▶ What the exercise asks
One number is the whole answer: the tally of lines in the records below that contain "Waffenstillstand".

▶ The data
========================================
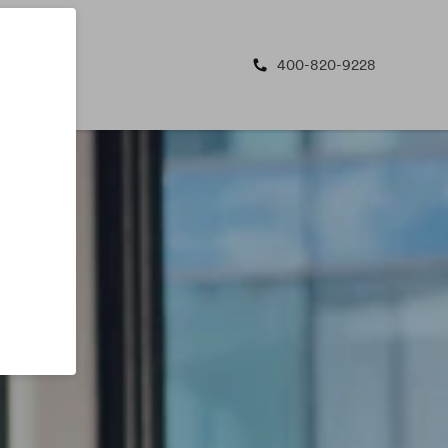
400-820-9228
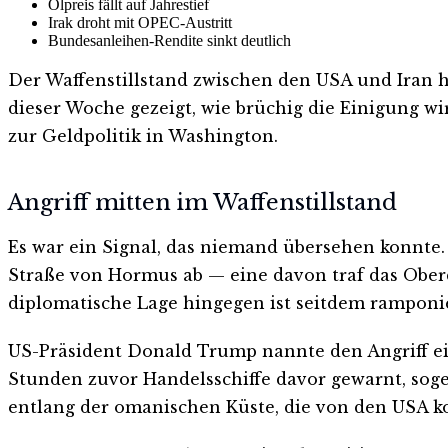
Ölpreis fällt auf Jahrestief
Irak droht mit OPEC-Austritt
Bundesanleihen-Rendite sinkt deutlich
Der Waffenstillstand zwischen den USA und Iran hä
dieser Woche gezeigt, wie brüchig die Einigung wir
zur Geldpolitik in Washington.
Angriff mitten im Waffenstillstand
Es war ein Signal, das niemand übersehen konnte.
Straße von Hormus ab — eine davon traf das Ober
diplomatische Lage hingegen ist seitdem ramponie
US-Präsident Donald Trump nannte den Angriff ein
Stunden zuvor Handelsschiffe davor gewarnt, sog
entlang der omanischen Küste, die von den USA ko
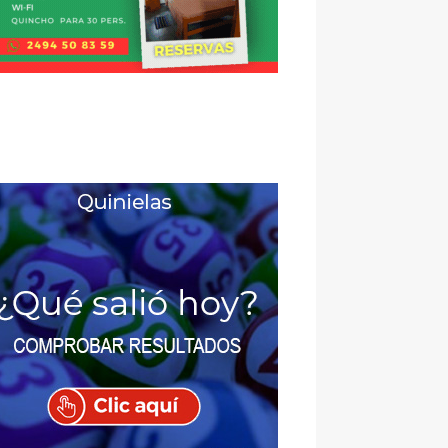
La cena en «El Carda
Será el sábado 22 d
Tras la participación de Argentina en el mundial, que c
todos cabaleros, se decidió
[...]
========================================
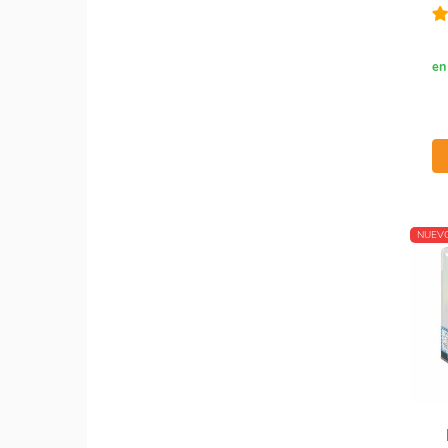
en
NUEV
========================================
▶ Output of the exercise
2